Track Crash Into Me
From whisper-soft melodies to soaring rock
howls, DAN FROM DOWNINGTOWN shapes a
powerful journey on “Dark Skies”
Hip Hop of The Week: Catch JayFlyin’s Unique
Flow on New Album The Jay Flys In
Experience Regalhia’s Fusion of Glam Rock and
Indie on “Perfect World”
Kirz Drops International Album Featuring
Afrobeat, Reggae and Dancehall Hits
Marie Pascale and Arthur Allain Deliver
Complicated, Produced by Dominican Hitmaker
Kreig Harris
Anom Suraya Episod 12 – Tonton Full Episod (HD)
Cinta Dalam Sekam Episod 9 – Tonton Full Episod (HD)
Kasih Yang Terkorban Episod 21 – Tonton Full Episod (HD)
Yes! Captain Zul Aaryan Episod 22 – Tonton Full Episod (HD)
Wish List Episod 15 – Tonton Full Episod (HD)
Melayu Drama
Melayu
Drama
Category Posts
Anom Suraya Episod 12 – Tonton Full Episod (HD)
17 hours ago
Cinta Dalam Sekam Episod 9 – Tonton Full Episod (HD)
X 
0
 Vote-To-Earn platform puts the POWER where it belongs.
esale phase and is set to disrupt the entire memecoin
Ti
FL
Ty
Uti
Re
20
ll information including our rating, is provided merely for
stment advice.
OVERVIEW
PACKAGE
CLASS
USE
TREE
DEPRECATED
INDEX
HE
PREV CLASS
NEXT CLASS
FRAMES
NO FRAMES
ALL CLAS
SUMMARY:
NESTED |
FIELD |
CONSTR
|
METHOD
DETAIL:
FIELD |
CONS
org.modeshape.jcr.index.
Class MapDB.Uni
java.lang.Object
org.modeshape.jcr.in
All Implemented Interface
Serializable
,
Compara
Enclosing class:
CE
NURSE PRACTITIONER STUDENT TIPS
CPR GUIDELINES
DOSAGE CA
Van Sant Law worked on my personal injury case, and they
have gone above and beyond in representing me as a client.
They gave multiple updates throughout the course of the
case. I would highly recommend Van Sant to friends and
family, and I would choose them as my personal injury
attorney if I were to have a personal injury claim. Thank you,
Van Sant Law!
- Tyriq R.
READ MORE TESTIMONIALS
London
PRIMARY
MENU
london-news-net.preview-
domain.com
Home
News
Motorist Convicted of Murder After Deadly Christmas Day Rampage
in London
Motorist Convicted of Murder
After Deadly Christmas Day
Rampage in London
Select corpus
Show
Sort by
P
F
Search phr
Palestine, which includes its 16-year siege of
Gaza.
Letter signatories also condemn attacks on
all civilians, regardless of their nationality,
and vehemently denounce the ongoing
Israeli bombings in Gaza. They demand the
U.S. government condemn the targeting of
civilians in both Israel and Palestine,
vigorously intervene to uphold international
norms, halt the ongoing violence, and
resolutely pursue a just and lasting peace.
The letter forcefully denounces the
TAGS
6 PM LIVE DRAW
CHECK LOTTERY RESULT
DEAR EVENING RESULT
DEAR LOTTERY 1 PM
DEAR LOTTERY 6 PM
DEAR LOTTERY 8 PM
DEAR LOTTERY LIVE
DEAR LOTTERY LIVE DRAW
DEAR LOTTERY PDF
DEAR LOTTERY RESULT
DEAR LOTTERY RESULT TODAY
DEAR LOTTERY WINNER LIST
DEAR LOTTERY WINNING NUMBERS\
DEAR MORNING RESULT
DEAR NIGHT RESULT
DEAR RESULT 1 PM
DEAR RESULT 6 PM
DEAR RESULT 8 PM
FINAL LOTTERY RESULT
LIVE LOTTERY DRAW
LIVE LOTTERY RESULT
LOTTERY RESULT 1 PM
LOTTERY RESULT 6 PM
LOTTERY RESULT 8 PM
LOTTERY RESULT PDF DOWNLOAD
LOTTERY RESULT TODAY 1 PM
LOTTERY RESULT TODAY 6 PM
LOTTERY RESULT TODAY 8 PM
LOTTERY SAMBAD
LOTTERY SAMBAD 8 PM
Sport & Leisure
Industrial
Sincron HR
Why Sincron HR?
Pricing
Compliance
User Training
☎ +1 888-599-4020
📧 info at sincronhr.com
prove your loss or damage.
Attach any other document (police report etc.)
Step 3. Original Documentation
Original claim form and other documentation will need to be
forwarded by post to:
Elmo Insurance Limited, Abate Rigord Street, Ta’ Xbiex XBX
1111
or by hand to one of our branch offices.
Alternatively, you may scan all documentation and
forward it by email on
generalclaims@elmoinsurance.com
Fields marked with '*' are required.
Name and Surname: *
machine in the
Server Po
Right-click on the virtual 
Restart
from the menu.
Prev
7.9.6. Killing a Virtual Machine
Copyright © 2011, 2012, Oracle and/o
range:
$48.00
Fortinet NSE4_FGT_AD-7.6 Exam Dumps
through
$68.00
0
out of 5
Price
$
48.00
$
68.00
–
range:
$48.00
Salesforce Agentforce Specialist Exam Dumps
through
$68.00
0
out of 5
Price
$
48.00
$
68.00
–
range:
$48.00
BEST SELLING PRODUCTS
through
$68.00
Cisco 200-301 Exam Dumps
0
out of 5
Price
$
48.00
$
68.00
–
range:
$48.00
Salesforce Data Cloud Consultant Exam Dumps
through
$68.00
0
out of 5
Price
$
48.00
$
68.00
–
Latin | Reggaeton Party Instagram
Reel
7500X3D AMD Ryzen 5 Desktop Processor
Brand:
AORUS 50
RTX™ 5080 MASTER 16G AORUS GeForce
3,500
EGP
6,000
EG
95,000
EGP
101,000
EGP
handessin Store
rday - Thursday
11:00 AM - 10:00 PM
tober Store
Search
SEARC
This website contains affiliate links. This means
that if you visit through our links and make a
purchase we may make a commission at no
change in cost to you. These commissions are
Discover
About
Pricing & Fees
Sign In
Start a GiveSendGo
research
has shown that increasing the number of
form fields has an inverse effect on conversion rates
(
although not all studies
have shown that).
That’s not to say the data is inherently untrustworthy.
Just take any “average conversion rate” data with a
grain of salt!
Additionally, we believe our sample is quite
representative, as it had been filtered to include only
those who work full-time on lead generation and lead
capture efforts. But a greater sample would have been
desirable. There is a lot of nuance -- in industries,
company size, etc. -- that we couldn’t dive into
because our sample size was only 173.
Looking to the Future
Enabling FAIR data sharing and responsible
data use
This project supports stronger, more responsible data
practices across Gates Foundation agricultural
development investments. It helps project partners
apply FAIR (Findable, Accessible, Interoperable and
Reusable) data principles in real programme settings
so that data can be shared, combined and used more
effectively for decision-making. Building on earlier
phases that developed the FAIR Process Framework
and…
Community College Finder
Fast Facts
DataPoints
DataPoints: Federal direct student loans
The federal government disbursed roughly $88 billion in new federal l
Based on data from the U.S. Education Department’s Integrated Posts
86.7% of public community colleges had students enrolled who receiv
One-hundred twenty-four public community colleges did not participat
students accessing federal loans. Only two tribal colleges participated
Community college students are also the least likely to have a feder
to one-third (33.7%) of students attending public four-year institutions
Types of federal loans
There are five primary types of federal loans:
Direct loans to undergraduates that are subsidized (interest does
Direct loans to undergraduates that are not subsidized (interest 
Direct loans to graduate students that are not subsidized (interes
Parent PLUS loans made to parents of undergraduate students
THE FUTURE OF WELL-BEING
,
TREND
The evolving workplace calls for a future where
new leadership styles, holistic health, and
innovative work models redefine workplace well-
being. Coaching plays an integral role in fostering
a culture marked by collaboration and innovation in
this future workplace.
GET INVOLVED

--------------------

Requirement:
Set down the lines of the listing above verbatim, first line through the line containing "family, and I", inclusive; add no other lines.

Completed exercise:
Track Crash Into Me
From whisper-soft melodies to soaring rock
howls, DAN FROM DOWNINGTOWN shapes a
powerful journey on “Dark Skies”
Hip Hop of The Week: Catch JayFlyin’s Unique
Flow on New Album The Jay Flys In
Experience Regalhia’s Fusion of Glam Rock and
Indie on “Perfect World”
Kirz Drops International Album Featuring
Afrobeat, Reggae and Dancehall Hits
Marie Pascale and Arthur Allain Deliver
Complicated, Produced by Dominican Hitmaker
Kreig Harris
Anom Suraya Episod 12 – Tonton Full Episod (HD)
Cinta Dalam Sekam Episod 9 – Tonton Full Episod (HD)
Kasih Yang Terkorban Episod 21 – Tonton Full Episod (HD)
Yes! Captain Zul Aaryan Episod 22 – Tonton Full Episod (HD)
Wish List Episod 15 – Tonton Full Episod (HD)
Melayu Drama
Melayu
Drama
Category Posts
Anom Suraya Episod 12 – Tonton Full Episod (HD)
17 hours ago
Cinta Dalam Sekam Episod 9 – Tonton Full Episod (HD)
X 
0
 Vote-To-Earn platform puts the POWER where it belongs.
esale phase and is set to disrupt the entire memecoin
Ti
FL
Ty
Uti
Re
20
ll information including our rating, is provided merely for
stment advice.
OVERVIEW
PACKAGE
CLASS
USE
TREE
DEPRECATED
INDEX
HE
PREV CLASS
NEXT CLASS
FRAMES
NO FRAMES
ALL CLAS
SUMMARY:
NESTED |
FIELD |
CONSTR
|
METHOD
DETAIL:
FIELD |
CONS
org.modeshape.jcr.index.
Class MapDB.Uni
java.lang.Object
org.modeshape.jcr.in
All Implemented Interface
Serializable
,
Compara
Enclosing class:
CE
NURSE PRACTITIONER STUDENT TIPS
CPR GUIDELINES
DOSAGE CA
Van Sant Law worked on my personal injury case, and they
have gone above and beyond in representing me as a client.
They gave multiple updates throughout the course of the
case. I would highly recommend Van Sant to friends and
family, and I would choose them as my personal injury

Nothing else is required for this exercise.